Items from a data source
*** Block opens ***
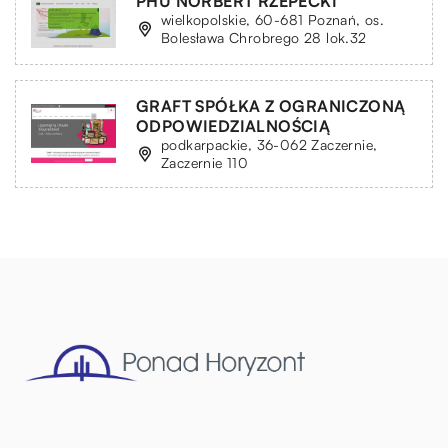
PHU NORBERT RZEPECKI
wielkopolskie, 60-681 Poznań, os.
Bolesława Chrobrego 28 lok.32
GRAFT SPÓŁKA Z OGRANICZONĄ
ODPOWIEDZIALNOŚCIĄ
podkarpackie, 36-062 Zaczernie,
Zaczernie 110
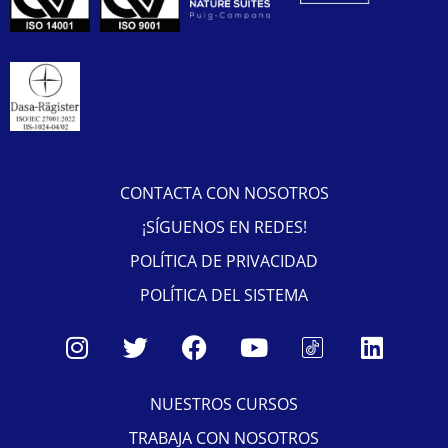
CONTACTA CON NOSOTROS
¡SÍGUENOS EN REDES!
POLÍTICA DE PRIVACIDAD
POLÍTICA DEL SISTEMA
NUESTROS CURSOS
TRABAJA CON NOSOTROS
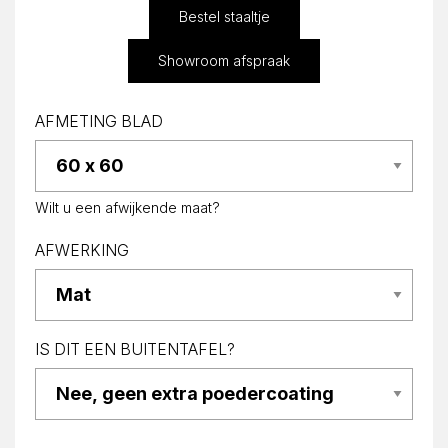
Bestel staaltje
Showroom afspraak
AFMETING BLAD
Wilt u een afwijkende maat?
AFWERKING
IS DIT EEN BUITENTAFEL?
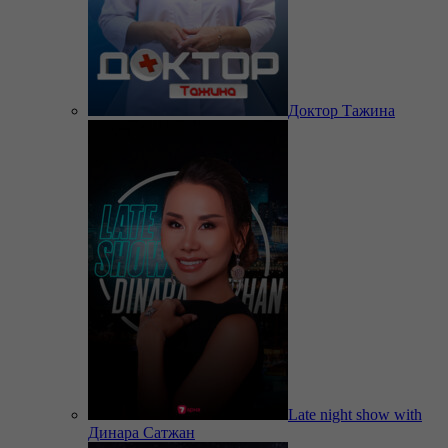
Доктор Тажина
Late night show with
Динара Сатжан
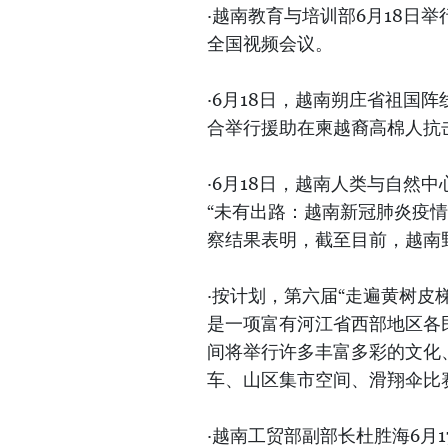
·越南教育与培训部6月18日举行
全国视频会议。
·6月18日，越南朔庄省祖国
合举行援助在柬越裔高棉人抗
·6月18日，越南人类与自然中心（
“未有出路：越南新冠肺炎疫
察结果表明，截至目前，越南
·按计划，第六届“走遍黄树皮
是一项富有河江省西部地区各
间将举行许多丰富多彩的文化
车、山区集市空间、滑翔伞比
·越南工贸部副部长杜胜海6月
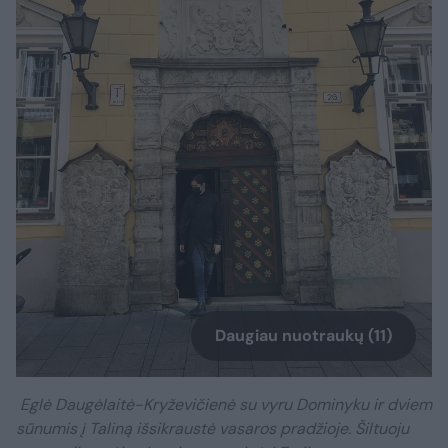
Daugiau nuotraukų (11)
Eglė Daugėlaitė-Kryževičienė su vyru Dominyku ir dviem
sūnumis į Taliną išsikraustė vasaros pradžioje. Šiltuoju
*** Block closes ***
The answer is every line in the data where the word "Zaczernie" appears.

podkarpackie, 36-062 Zaczernie,
Zaczernie 110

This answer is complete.